Error when using DistributedDataParallel on single-GPU machine

Hi, I’m using a 4 GPUs machine with torch.distributed for training, and I want to do the inference with the trained model on another mahcine with only one GPU. But when I run the code like this:

python -m torch.distributed.launch --nproc_per_node=1 visualizer_distributed.py.py

I got an error

Traceback (most recent call last):
  File "visualizer_distributed.py", line 21, in <module>
    model = torch.nn.parallel.DistributedDataParallel(model)
  File "H:\anaconda3\lib\site-packages\torch\nn\parallel\distributed.py", line 259, in __init__
    self.process_group = _get_default_group()
NameError: name '_get_default_group' is not defined
Traceback (most recent call last):
  File "H:\anaconda3\lib\runpy.py", line 193, in _run_module_as_main
    "__main__", mod_spec)
  File "H:\anaconda3\lib\runpy.py", line 85, in _run_code
    exec(code, run_globals)
  File "H:\anaconda3\lib\site-packages\torch\distributed\launch.py", line 235, in <module>
    main()
  File "H:\anaconda3\lib\site-packages\torch\distributed\launch.py", line 231, in main
    cmd=process.args)
subprocess.CalledProcessError: Command '['H:\\anaconda3\\python.exe', '-u', 'visualizer_distributed.py', '--local_rank=0']' returned non-zero exit status 1.

Here is the snippet of code

model = ...
model = torch.nn.parallel.DistributedDataParallel(model)
model.load_state_dict(torch.load(model_params))
model.cuda()

When I set the device_ids like

model = ...
model = torch.nn.parallel.DistributedDataParallel(model, device_ids=0)
torch.cuda.set_device(0)
model.load_state_dict(torch.load(model_params))
model.cuda()

I got:

Traceback (most recent call last):
  File "visualizer_distributed.py", line 21, in <module>
    model = torch.nn.parallel.DistributedDataParallel(model, device_ids=0)
  File "H:\anaconda3\lib\site-packages\torch\nn\parallel\distributed.py", line 259, in __init__
    self.process_group = _get_default_group()
NameError: name '_get_default_group' is not defined
Traceback (most recent call last):
  File "H:\anaconda3\lib\runpy.py", line 193, in _run_module_as_main
    "__main__", mod_spec)
  File "H:\anaconda3\lib\runpy.py", line 85, in _run_code
    exec(code, run_globals)
  File "H:\anaconda3\lib\site-packages\torch\distributed\launch.py", line 235, in <module>
    main()
  File "H:\anaconda3\lib\site-packages\torch\distributed\launch.py", line 231, in main
    cmd=process.args)
subprocess.CalledProcessError: Command '['H:\\anaconda3\\python.exe', '-u', 'visualizer_distributed.py', '--local_rank=0']' returned non-zero exit status 1.
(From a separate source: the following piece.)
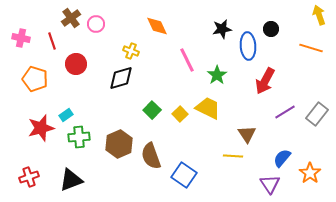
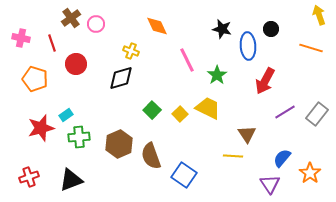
black star: rotated 24 degrees clockwise
red line: moved 2 px down
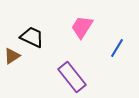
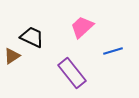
pink trapezoid: rotated 15 degrees clockwise
blue line: moved 4 px left, 3 px down; rotated 42 degrees clockwise
purple rectangle: moved 4 px up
Does anyone know why the problem occurs and how to use DistributedDataParallel for inference on a single-GPU machine?

Thanks in advance!

Based on the error message it looks like you are using a Windows machine.
I’m not familiar with Windows, but I thought it doesn’t support distributed applications.
Were you also using Windows on the first machine?
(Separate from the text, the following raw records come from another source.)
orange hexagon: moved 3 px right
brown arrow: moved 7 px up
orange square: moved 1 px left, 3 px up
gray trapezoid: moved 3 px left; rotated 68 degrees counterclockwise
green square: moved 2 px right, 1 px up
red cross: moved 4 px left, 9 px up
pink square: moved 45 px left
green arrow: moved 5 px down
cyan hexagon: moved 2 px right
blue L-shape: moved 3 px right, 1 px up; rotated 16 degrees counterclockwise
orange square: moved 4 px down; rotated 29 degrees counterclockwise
Yes that’s right, I’m using Windows for inference and Ubuntu for training.

In that case I think you cannot use a distributed setup. :confused:
However, since you have a single GPU on your Windows system, you won’t get any benefits anyway. :wink:

So what should I do if I want to use the distributed model for inference in the single-GPU windows?
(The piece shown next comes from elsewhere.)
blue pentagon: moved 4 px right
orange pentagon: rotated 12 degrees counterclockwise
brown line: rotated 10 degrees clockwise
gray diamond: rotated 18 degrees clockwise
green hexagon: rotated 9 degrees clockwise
I was using nn.DataParallel in these two machines, I must call nn.DataParallel(model) before loading the model. I’m now just trying to do the same thing with DistributedDataParallel but got the problem. :sweat_smile:

I think the easiest way would be to store the state_dict without the nn.DataParallel .module attribute (I assume you are stuck there) as described here.

I see…

I will try to fix it, thank you for the help!